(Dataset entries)
__________
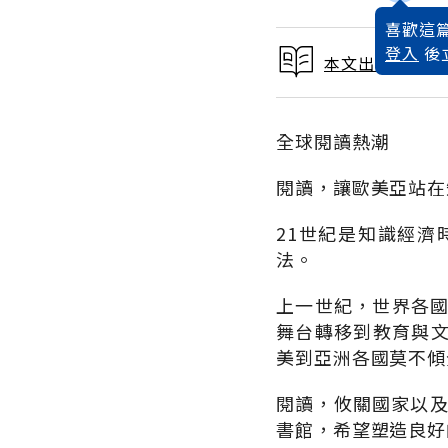
喜歡這篇
登入
後
本文出自 2007
全球閱讀熱潮
閱讀，讓歐美亞站在
21世紀是知識經
法。
上一世紀，世界各國
舞台轉移到教育與
美到亞洲各國莫不傾
閱讀，攸關國家以及
書館，希望塑造良好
__________
- _PROBLEM REQUIREMENTS_
Would you copy all of the data exactly? Keep the pictures out of it.

- _EXPECTED ANSWER_
喜歡這篇
登入
後
本文出自 2007
全球閱讀熱潮
閱讀，讓歐美亞站在
21世紀是知識經
法。
上一世紀，世界各國
舞台轉移到教育與
美到亞洲各國莫不傾
閱讀，攸關國家以及
書館，希望塑造良好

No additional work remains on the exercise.